Helen Nelson
- Born: 24 May 1994 (age 32)
- Height: 1.74 m (5 ft 9 in)
- Weight: 77 kg (170 lb)

Rugby union career
- Position: Fly-half / Centre
- Current team: Loughborough Lightning

Senior career
- Years: Team / Apps / (Points)
- 2012–2019: Murrayfield Wanderers
- 2019–2020: Montpellier
- 2020–2026: Loughborough Lightning
- 2026–: Trailfinders Women

International career
- Years: Team / Apps / (Points)
- 2016–: Scotland / 75 / (236)

National sevens team
- Years: Team /  / Comps
- 2019–: Scotland 7s

= Helen Nelson (rugby union) =

Scottish rugby union player (born 1994)

Helen Nelson (born 24 May 1994) is a Scottish rugby union player who plays for Trailfinders Women and the Scotland. She played for Scotland and was captain for the team at the 2021 Women's Six Nations Championship in their winning match against Wales. She was the captain of the Scotland Rugby Union Sevens team from 2018 to 2019 and has also been a member of the Scottish Alpine Ski Team (2009–2012).

== Club career ==
Nelson is a Scottish Rugby contracted player, who is part of the Loughborough Lightning team. Before joining the club, she played for Montpellier Hérault Rugby for the 2018 season. She has also played for Barbarians FC and for the University of Edinburgh. She played for the Murrayfield Wanderers from 2012 to 2017 and was part of the Murrayfield Wanderers team that won the 2016/17 league and cup double.
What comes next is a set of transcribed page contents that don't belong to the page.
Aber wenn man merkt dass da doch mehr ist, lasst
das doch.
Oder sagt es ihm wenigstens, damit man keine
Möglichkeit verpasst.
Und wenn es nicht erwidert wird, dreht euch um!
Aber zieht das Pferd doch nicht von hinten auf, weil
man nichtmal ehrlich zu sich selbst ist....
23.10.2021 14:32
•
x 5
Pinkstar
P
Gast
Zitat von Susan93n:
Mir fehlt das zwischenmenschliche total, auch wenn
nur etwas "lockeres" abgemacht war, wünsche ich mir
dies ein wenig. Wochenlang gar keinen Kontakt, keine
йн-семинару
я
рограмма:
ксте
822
She was vice captain for the Barbarians FC's first International against USA Eagles in April 2019.

Throughout her career, she has played in both fly-half and midfield positions.
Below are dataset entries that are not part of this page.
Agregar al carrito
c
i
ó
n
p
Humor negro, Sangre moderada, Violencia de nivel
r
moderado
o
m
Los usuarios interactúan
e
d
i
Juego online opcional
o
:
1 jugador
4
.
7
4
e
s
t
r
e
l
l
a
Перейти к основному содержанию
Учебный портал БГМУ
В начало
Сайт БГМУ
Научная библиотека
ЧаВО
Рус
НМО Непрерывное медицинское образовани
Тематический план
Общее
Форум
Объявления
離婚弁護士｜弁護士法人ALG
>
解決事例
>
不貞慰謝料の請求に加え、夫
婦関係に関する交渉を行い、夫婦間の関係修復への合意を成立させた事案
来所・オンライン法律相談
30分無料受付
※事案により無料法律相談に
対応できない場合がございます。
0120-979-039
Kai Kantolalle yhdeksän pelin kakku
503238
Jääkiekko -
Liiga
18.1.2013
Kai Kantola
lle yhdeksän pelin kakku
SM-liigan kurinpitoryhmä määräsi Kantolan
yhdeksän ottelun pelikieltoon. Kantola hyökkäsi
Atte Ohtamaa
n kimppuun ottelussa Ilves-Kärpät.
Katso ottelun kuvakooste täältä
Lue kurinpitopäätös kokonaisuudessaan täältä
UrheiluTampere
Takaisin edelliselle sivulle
== International career ==
Nelson debuted for the Scottish national team in the 2016 Women's Six Nations Championship match between Scotland and France at Broadwood Stadium. She has been a contracted player with Scottish Rugby since 2018.

She was awarded player of the match in the first Women's Rugby World Cup Qualifier against Spain at Scotstoun Stadium in November 2016. The Scottish team, which she was a part of, beat Wales in the 2017 Six Nations Championship, bringing them their first win in seven years.
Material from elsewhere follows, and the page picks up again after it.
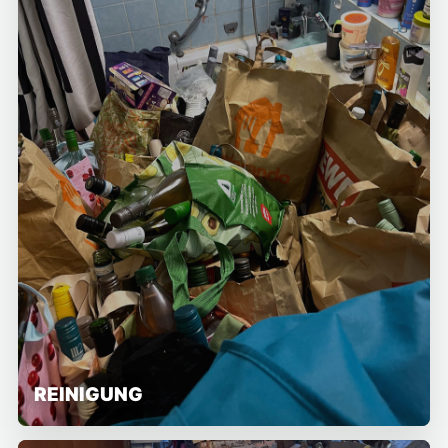
REINIGUNG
In 2018, she was among the players for a match against Canada. The score was 23–26 to Canada, with Nelson kicking for a penalty.

Nelson scored eight points, one try and a penalty, in Scotland's first away Six Nations victory in the 2018 championship against Ireland. She returned to the field for the 2019 Women's Six Nations Championship, in which Scotland were defeated in all their matches.

She was named as one of eight contracted players by Scottish Rugby ahead of the 2018/19 season, joined by fellow caps Sarah Bonar, Megan Kennedy, Lisa Martin, and Lana Skeldon. The new contract saw her move from Murrayfield Wanderers to French Top 8 club, Montpellier Hérault Rugby.

Nelson was one of three Edinburgh University alumni called to play in the Scotland Women Tour of South Africa - a tour which she captained in 2019. Three teammates from Loughborough Lightning were also selected alongside Nelson.

In the 2021 Women's Six Nations Championship match against England, Nelson kicked a penalty and converted a try but the team lost 52–10 to the championship winners. She captained the 2021 Six Nations Scottish team for their match against Wales in the absence of teammate Rachel Malcolm. They went on to win the match 27–20. Nelson revealed that the Scottish team had struggled to arrange regular practices during the COVID-19 pandemic, making it a challenging year for their competitive games.

She was named in Scotland's squad for the 2025 Six Nations Championship. She was also selected in the Scottish side for the Women's Rugby World Cup.

== Personal life ==
Born in Inverness, Nelson is a professional rugby player and student assessor. She started playing rugby at seven years old at Glencoe Golden Eagles, before moving to Lochaber Ruby Club. She then took a break from the sport to become a member of the Scottish Alpine Ski Team (2009–2012).

She returned to the sport while studying Geophysics and Meteorology at Edinburgh University, playing for the university, alongside her club Murrayfield Wanderers.

In the 2021 Women's Six Nations Championship, she played against her housemate, Helena Rowland, who played for the English team. Both players are part of the Loughborough Lightning squad. Her Loughborough teammates include several English players, who won the Women's Six Nation Championship in 2021, and Nelson has spoken of how playing alongside these team members has greatly improved her game.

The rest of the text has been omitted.